◆ TO DO ◆
Two lines in the data below mark the range: the one with "NORTHERN PORTUGAL" and the one with "HSC English Ext. 1". Return both, along with every line between them, exactly.

Records from a collection:

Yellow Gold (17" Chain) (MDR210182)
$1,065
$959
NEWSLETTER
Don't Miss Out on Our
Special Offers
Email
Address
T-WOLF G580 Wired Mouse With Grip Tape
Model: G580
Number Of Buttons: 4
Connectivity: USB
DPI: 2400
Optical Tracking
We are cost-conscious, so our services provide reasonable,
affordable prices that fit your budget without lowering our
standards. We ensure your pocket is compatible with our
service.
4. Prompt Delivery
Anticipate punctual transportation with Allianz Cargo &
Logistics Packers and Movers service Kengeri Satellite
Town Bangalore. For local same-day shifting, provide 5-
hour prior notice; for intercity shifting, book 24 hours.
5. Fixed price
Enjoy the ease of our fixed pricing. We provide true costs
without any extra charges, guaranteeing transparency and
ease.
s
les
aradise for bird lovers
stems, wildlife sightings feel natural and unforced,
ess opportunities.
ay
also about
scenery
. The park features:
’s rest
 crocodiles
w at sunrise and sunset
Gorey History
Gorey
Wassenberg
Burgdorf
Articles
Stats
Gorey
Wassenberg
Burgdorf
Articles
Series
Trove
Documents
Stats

==

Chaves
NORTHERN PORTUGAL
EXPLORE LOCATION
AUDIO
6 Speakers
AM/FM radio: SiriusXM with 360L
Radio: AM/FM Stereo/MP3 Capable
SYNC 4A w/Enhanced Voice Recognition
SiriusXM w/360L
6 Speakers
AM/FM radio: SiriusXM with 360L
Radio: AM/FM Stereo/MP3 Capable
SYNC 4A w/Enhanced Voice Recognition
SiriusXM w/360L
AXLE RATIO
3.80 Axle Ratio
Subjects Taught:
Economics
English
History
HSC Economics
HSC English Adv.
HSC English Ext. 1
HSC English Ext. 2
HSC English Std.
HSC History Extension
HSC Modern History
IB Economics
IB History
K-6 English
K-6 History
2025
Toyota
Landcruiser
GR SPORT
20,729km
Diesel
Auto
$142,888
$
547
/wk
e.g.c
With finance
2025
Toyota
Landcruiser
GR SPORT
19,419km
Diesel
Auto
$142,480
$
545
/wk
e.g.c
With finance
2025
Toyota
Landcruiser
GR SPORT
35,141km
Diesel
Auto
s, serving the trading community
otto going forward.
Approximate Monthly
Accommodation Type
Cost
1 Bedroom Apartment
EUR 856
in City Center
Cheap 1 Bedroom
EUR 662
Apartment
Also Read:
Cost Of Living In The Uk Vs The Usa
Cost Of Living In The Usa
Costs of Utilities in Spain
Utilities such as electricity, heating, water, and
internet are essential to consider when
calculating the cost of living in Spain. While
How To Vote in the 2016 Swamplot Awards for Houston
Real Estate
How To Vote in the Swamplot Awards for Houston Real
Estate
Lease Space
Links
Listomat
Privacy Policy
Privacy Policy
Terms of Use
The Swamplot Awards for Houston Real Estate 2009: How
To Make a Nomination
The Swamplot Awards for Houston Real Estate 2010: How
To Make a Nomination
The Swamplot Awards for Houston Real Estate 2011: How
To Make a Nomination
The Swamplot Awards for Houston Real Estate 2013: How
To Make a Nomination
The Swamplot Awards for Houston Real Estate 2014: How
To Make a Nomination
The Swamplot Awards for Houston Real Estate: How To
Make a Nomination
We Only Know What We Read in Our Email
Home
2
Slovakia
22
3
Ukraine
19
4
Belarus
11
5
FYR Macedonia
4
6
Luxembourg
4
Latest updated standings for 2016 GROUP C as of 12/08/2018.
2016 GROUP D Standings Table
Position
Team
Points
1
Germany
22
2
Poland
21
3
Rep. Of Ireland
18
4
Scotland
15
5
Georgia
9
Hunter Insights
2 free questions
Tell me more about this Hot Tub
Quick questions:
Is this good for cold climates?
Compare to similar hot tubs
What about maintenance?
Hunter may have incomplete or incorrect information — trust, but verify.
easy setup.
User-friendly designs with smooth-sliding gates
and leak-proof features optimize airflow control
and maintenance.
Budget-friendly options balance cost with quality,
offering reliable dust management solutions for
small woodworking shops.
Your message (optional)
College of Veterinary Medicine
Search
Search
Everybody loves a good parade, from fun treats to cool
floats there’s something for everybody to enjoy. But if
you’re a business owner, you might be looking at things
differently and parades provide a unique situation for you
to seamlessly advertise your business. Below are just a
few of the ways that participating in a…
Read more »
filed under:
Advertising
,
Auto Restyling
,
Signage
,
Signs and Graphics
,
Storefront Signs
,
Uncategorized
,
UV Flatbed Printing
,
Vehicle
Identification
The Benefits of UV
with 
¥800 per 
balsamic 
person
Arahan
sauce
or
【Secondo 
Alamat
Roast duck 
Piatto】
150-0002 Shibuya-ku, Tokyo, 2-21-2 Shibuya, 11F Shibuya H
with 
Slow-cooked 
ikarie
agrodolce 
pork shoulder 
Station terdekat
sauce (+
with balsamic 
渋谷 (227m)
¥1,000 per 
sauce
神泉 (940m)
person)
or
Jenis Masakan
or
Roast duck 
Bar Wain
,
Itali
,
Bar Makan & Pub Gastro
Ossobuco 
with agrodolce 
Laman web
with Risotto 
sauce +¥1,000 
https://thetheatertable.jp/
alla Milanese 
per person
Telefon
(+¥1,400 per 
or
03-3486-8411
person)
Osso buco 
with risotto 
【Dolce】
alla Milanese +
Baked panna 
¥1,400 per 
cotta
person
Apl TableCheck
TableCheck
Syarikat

◆ FINISHED TASK ◆
NORTHERN PORTUGAL
EXPLORE LOCATION
AUDIO
6 Speakers
AM/FM radio: SiriusXM with 360L
Radio: AM/FM Stereo/MP3 Capable
SYNC 4A w/Enhanced Voice Recognition
SiriusXM w/360L
6 Speakers
AM/FM radio: SiriusXM with 360L
Radio: AM/FM Stereo/MP3 Capable
SYNC 4A w/Enhanced Voice Recognition
SiriusXM w/360L
AXLE RATIO
3.80 Axle Ratio
Subjects Taught:
Economics
English
History
HSC Economics
HSC English Adv.
HSC English Ext. 1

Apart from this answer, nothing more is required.